Du hast es nicht verstanden oder flüchtig gelesen, also nochmal extra für dich: Ich will meine Rechner von der Kühlung her so konzipieren, daß die CPU bei einer Raumtemperatur von 32°-35°C auch bei Prime Small FFTs noch nicht throtteln. In der Praxis würde das vermutlich bedeuten, daß die maximale Core-Temperatur abzüglich eines eventuellen Offset unter ca. 85-95°C bleibt, wobei ich auch mit 85°C schon nicht mehr glücklich wäre, auch wenn das für diese Extrembedingungen sicherlich ein respektabler Wert ist.

Um das zu erreichen bekommt mein neuer PC neben dem Fractal Design Meshify C Gehäuse vorne zwei 140mm Bequiet Silent Wings 3 PWM die ansaugen, hinten einen 120mm Bequiet Silent Wings 3 PWM der raus bläst und oben noch einen 140mm Bequiet Silent Wings 3, der ebenfalls raus bläst.
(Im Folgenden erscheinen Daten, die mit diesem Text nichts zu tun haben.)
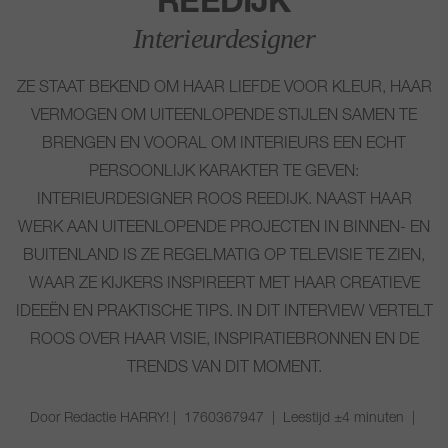
REEDIJK
Interieurdesigner
ZE STAAT BEKEND OM HAAR LIEFDE VOOR KLEUR, HAAR
VERMOGEN OM UITEENLOPENDE STIJLEN SAMEN TE
BRENGEN EN VOORAL OM INTERIEURS EEN ECHT
PERSOONLIJK KARAKTER TE GEVEN:
INTERIEURDESIGNER ROOS REEDIJK. NAAST HAAR
WERK AAN UITEENLOPENDE PROJECTEN IN BINNEN- EN
BUITENLAND IS ZE REGELMATIG OP TELEVISIE TE ZIEN,
WAAR ZE KIJKERS INSPIREERT MET HAAR CREATIEVE
IDEEËN EN PRAKTISCHE TIPS. IN DIT INTERVIEW VERTELT
ROOS OVER HAAR VISIE, INSPIRATIEBRONNEN EN DE
TRENDS VAN DIT MOMENT.
Door Redactie HARRY! | 1760367947 | Leestijd ±4 minuten |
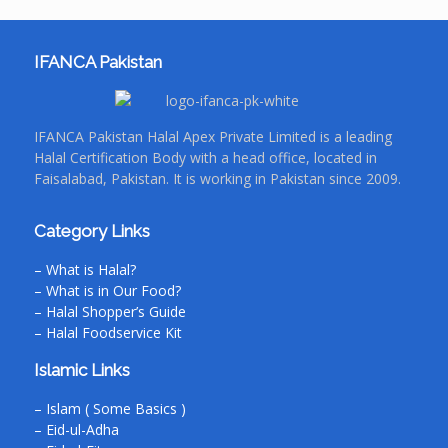
IFANCA Pakistan
IFANCA Pakistan Halal Apex Private Limited is a leading
Halal Certification Body with a head office, located in
Faisalabad, Pakistan. It is working in Pakistan since 2009.
Category Links
– What is Halal?
– What is in Our Food?
– Halal Shopper’s Guide
– Halal Foodservice Kit
Islamic Links
– Islam ( Some Basics )
– Eid-ul-Adha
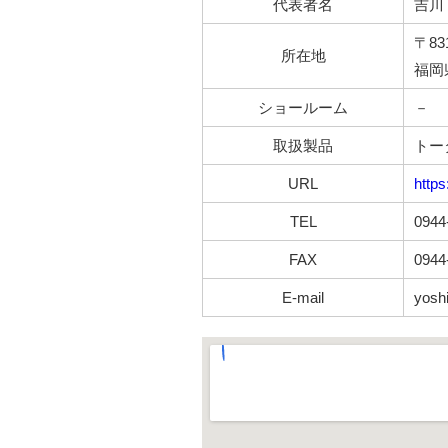
代表者名
吉川
〒831
所在地
福岡
ショールーム
－
取扱製品
トー
URL
https
TEL
0944
FAX
0944
E-mail
yosh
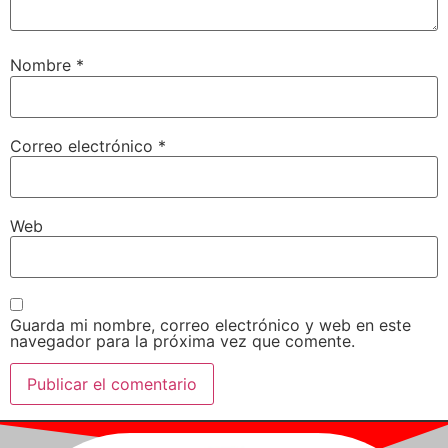
Nombre
*
Correo electrónico
*
Web
Guarda mi nombre, correo electrónico y web en este
navegador para la próxima vez que comente.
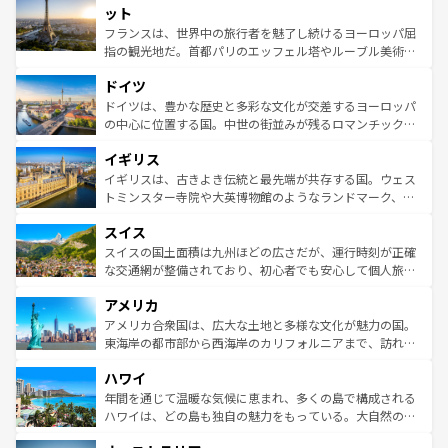
なお、新着のイタリア情報は
コンテンツ一覧
を参照してほ
れる闘牛、そして美味しいタパスが生活の一部となってい
ット
しい。
る。首都マドリードの洗練された雰囲気や、バルセロナの
フランスは、世界中の旅行者を魅了し続けるヨーロッパ屈
アートに溢れた街角から、地方では古代ローマ遺跡や中世
指の観光地だ。首都パリのエッフェル塔やルーブル美術館
の城塞都市、穏やかなビーチリゾートまで多彩な表情を見
といった象徴的なスポットから、田舎町の古風な美しさま
せる。地方によって風土や気候が異なるスペインはその個
ドイツ
で、幅広い魅力が詰まっている。華麗な宮殿、歴史的な大
性で訪れる人を魅了する。 なお、新着のスペイン情報は
コ
聖堂、美しいビーチ、そして豊かな自然が、訪れる者を心
ドイツは、豊かな歴史と多彩な文化が交差するヨーロッパ
ンテンツ一覧
を参照してほしい。
から魅了する。また、フランスは美食の国としても知ら
の中心に位置する国。中世の街並みが残るロマンチック街
れ、フランス料理はユネスコ無形文化遺産にも登録されて
道から、未来を先取りするようなモダンな都市まで多様な
イギリス
いる。シャンパンの発祥地であるランス、プロヴァンスの
顔を持つこの国は、どこを歩いても飽きることがない。ベ
香り高いラベンダー畑など、多彩な楽しみ方が可能だ。さ
ルリンの文化的活気、バイエルン州のアルプスの絶景、そ
イギリスは、古きよき伝統と最先端が共存する国。ウェス
らに、パリ以外の地域にも魅力が溢れており、どの街角に
してライン川沿いのワイン畑といった風景は必見。ビール
トミンスター寺院や大英博物館のようなランドマーク、歴
も豊かな歴史と文化が息づいている。パリ以外の個性あふ
とソーセージを味わいながら地元の人と過ごす楽しい時間
史ある大学都市、美しい丘陵地帯や牧歌的な風景など、エ
れる地方に足を運ぶとそれぞれで全く異なる文化を体験で
スイス
は、お酒好きな人にはぜひ体験してほしい。 なお、新着の
リアごとに異なる魅力がある。また、優雅なアフタヌーン
きるだろう。 なお、新着のフランス情報は
コンテンツ一覧
ドイツ情報は
コンテンツ一覧
を参照してほしい。
ティー、ビール好きにはたまらない英国パブ、サッカー観
スイスの国土面積は九州ほどの広さだが、運行時刻が正確
を参照してほしい。
戦など、本場だからこそできる体験も豊富。イギリスを旅
な交通網が整備されており、初心者でも安心して個人旅行
して楽しみつくそう。 なお、新着のイギリス情報は
コンテ
を楽しめる。日本同様に時刻表どおりの旅が可能だ。中世
アメリカ
ンツ一覧
を参照してほしい。
の建物がそのまま残る町や、スイスならではのユニークな
博物館もあり、アルプス観光だけでなく町歩きも満喫する
アメリカ合衆国は、広大な土地と多様な文化が魅力の国。
ことができる。国民の所得が高いため物価も高いが、旅行
東海岸の都市部から西海岸のカリフォルニアまで、訪れる
者向けの交通パス提供のサービスもあり、うまく活用すれ
場所ごとに異なる風景と体験が待っている。ニューヨーク
ハワイ
ば市内交通費無料で観光を楽しむこともできる。 なお、新
のような巨大都市は、観光、ショッピング、エンターテイ
着のスイス情報は
コンテンツ一覧
を参照してほしい。
ンメントが詰まった刺激的なスポットだ。一方、アメリカ
年間を通じて温暖な気候に恵まれ、多くの島で構成される
西部には大自然が広がり、グランドキャニオンやイエロー
ハワイは、どの島も独自の魅力をもっている。大自然の神
ストーン国立公園といった絶景が堪能できる。さらに、南
秘を感じたいなら、火山が生み出した壮大な景観を誇るハ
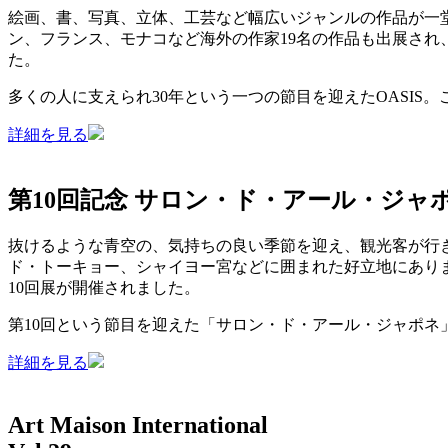
絵画、書、写真、立体、工芸など幅広いジャンルの作品が一堂に
ン、フランス、モナコなど海外の作家19名の作品も出展され
た。
多くの人に支えられ30年という一つの節目を迎えたOASI
詳細を見る
第10回記念 サロン・ド・アール・ジャポネ
抜けるような青空の、気持ちの良い季節を迎え、観光客が行
ド・トーキョー、シャイヨー宮などに囲まれた好立地にありま
10回展が開催されました。
第10回という節目を迎えた「サロン・ド・アール・ジャポネ
詳細を見る
Art Maison International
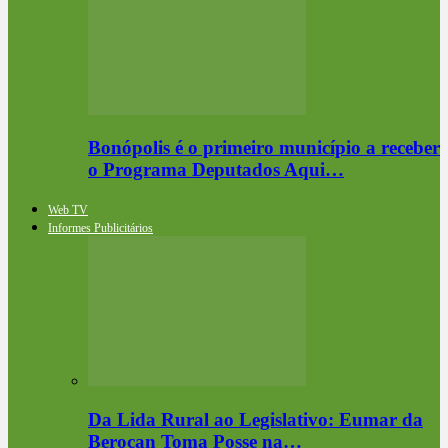
Bonópolis é o primeiro município a receber
o Programa Deputados Aqui…
Web TV
Informes Publicitários
Da Lida Rural ao Legislativo: Eumar da
Berocan Toma Posse na…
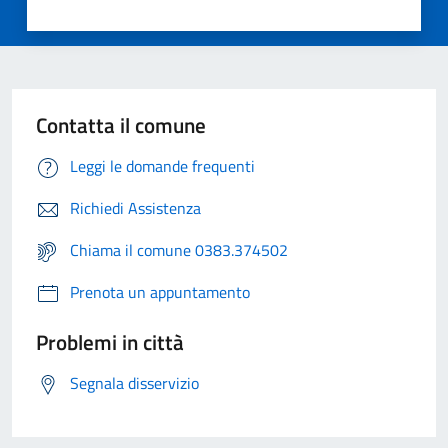
Contatta il comune
Leggi le domande frequenti
Richiedi Assistenza
Chiama il comune 0383.374502
Prenota un appuntamento
Problemi in città
Segnala disservizio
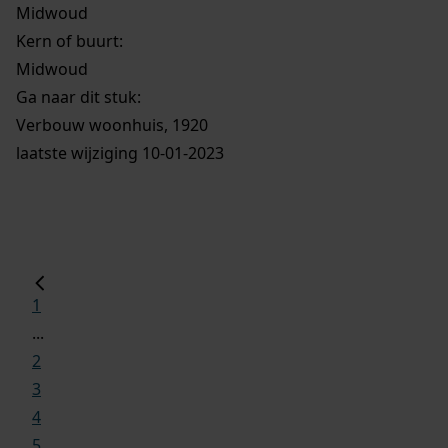
Midwoud
Kern of buurt:
Midwoud
Ga naar dit stuk:
Verbouw woonhuis, 1920
laatste wijziging 10-01-2023
1
...
2
3
4
5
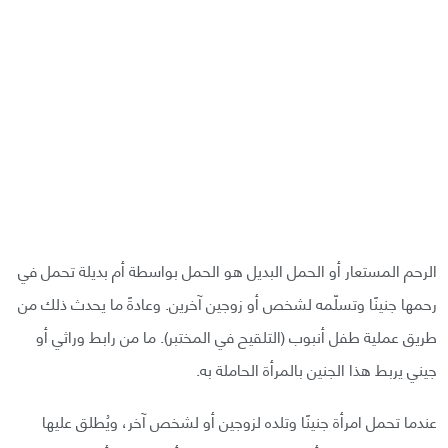
الرحم المستعار أو الحمل البديل هو الحمل بواسطة أم بديلة تحمل في
رحمها جنينًا وتسلّمه لشخص أو زوجين آخرين. وعادةً ما يحدث ذلك من
طريق عملية طفل أنبوب (التلقيح في المختبر). ما من رابط وراثي أو
جيني يربط هذا الجنين بالمرأة الحاملة به.
عندما تحمل امرأة جنينًا وتلده لزوجين أو لشخص آخر، ويُطلق عليها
Als CPU-Kühler wird es wohl der Noctua NH U12S SE-AM4, der optimal im Luftstrom liegen sollte, beim Ryzen 2600 ohne OC könnte mein Vorhaben also gut klappen.
Wichtig ist mir aber, daß der Rechner trotz aller Lüfter im normalen Betrieb absolut lautlos ist und erst unter höherer Last ein dezentes Rauschen erzeugt, auch das sollte mit diesen Highend-Lüfter eigentlich klappen, sofern die Lüftersteuerung des Boards was taugt.



wuselsurfer schrieb:


> Die Lüfter sind, ähem, wie sage ich es Dir, ohne daß Du beleidigt bist,
> 
> 
> 
> ...



Ach wußte gar nicht, daß du genau diese Lenovo-Komplett-PC ebenfalls hast oder gut kennst! 
Die Lüfter sind nicht lautlos, aber bei Raumtemperaturen um die 25°C noch leise, aber immer hörbar, die Festplatte ist da aber lauter. Nur ab ca. 28°C Raumtemperatur übertönen die Lüfter die Festplatte deutlich und das egal ob ich hier im Forum schreibe oder Spiele oder Prime laufen lasse, bei letztem drehen sie aber nochmal ordentlich auf.
Aber sie sind nicht wirkungslos, denn auch bei meinem Extremtest gestern stürzte der Rechner nicht ab und schien mir auch nicht zu throtteln, wobei letzteres nur eine Vermutung ist.



wuselsurfer schrieb:


> Nimm mir's nicht übel, aber so einen physikalischen Quatsch hab ich schon lange nicht mehr gelesen.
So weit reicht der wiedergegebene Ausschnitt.